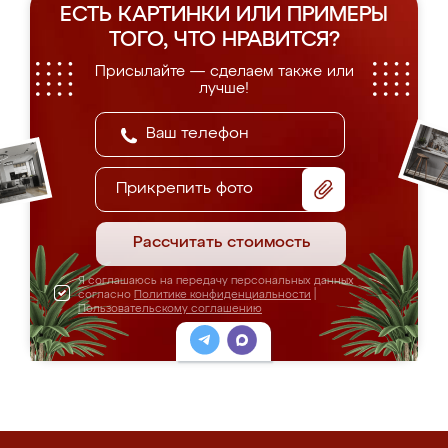
ЕСТЬ КАРТИНКИ ИЛИ ПРИМЕРЫ
ТОГО, ЧТО НРАВИТСЯ?
Присылайте — сделаем также или
лучше!
Прикрепить фото
Рассчитать стоимость
Я соглашаюсь на передачу персональных данных
согласно
Политике конфиденциальности
|
Пользовательскому соглашению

• WHAT YOU NEED TO DO
Do not include the images; transcribe the rest of the listing exactly.

• ANSWER TO THIS EXERCISE
ЕСТЬ КАРТИНКИ ИЛИ ПРИМЕРЫ
ТОГО, ЧТО НРАВИТСЯ?
Присылайте — сделаем также или
лучше!
Прикрепить фото
Рассчитать стоимость
Я соглашаюсь на передачу персональных данных
согласно
Политике конфиденциальности
|
Пользовательскому соглашению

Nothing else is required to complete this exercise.